For as long as I could remember, spiders have been at the top of the list of my greatest fears. In that, I know I’m not alone. Fear Factor had a recurring segment featuring spiders. Miss Moffet abandoned her curds and whey to escape one. And who could forget Ron Weasley’s uncontrollable panting in the Forbidden Forrest as Harry tried to reason with Aragog and his extended 8-legged family?

The facts and figures about arachnophobia make it clear. It’s estimated that 100 million Americans live with arachnophobia. But is there good reason to be so freaked out? Is this fear heightened or suppressed in places where exposure is increased?

Before I could comb through how to beat the fear, I had to understand why it’s so prevalent in the first place.

Ancient Arachnophobia

There’s a widespread belief in some psychology camps that arachnophobia is conditioned into us, and it happens early on. All it takes is witnessing someone scream at the sight of a spider and the programming is set: you see spider, you scream and run. Learning this to be the correct response essentially ingrains meeting a spider as a “traumatic experience,” and we go through our lives purposefully trying to avoid it.

Rachel Green’s father had spiders while she was growing up, so she didn’t develop a fear of them.

But for this to be true, for someone older and more influential to instill in us this fear, then it means that they had to have picked it up somewhere along the line. If it is so that the fear of spiders is passed down through generations, it still doesn’t get to the heart of the matter of why.

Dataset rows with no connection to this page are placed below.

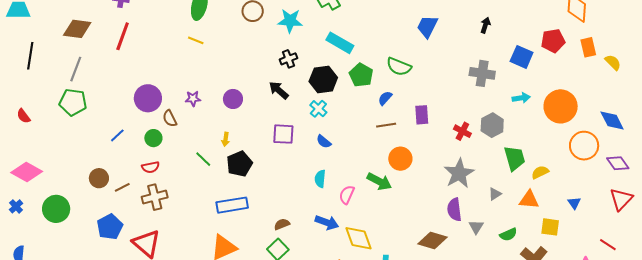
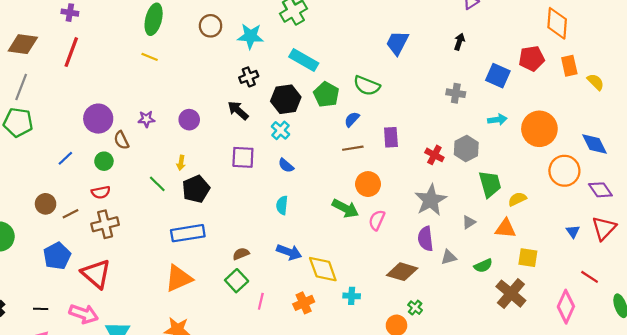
gray cross: (482, 73) -> (456, 93), size x0.7
pink semicircle: (347, 195) -> (377, 220), moved
blue triangle: (574, 203) -> (573, 231), moved
gray triangle: (476, 227) -> (449, 257), turned 42

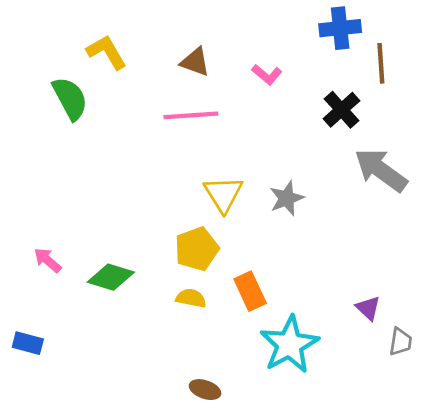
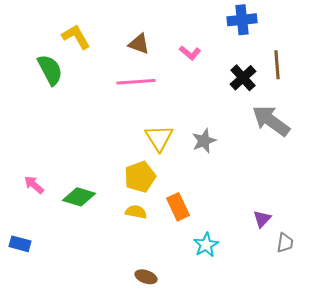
brown line: (381, 63) -> (277, 65), moved
purple triangle: (368, 308) -> (262, 219), turned 30
cyan star: (289, 345) -> (206, 245), size x0.6

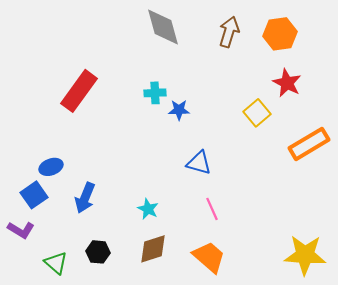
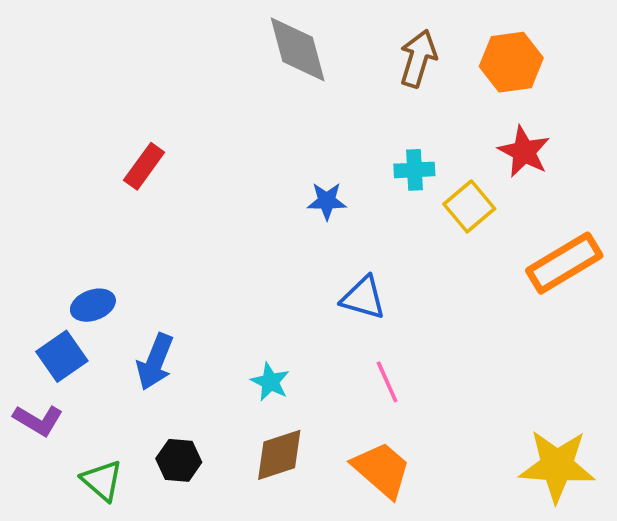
red rectangle: (79, 91) -> (144, 166), size x0.6
cyan cross: (155, 93) -> (414, 170), moved

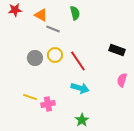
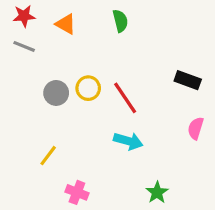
gray line: (53, 29) -> (24, 46), moved
yellow line: (30, 97) -> (48, 156), turned -72
pink cross: (48, 104) -> (77, 192), moved, turned 32
green star: (82, 120) -> (157, 192), moved

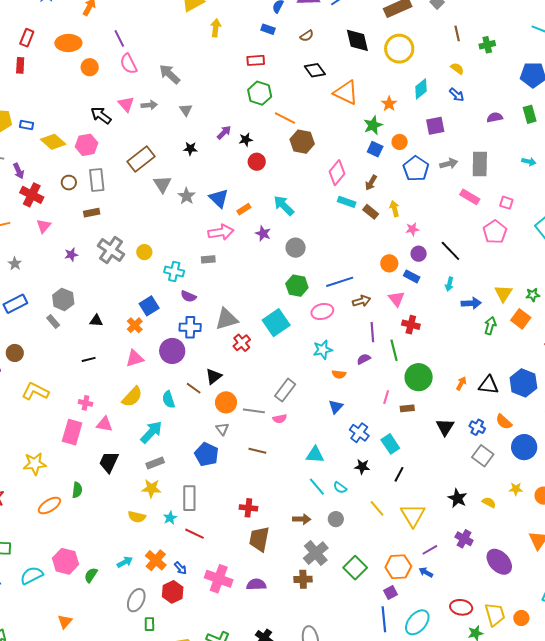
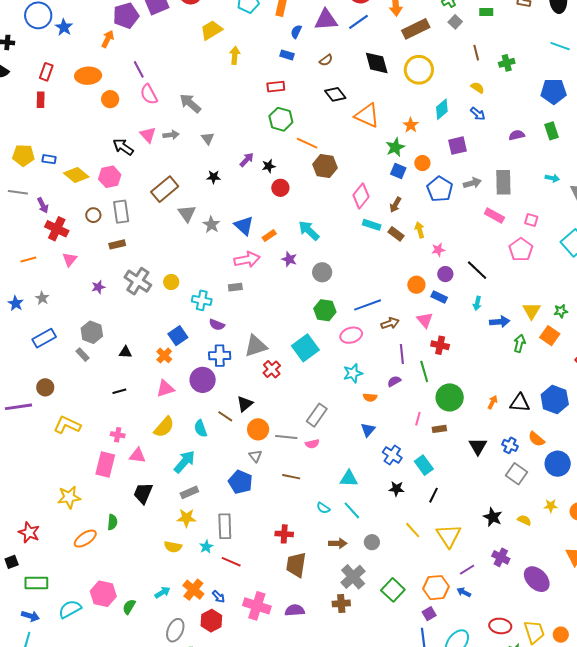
cyan semicircle: (340, 488) -> (323, 508), moved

Like all mysteries of life, the deep-seated fear of spiders inspired people across the ages to construct reasons as to why we abhor the arachnids. Take, for instance, the Italians of the Renaissance. For over two centuries, they carried on the belief that spiders carried not only the black plague but also “tarantism“–a form of hysteria that could only be cured by dancing.

Of course, the black plague came with its own widespread fear. And for some reason, the black wolf spiders of Southern Italy, called tarantulas, were easy to blame. Blaming them for happy feet is a little more questionable, but at least we got the tarantella out of the deal.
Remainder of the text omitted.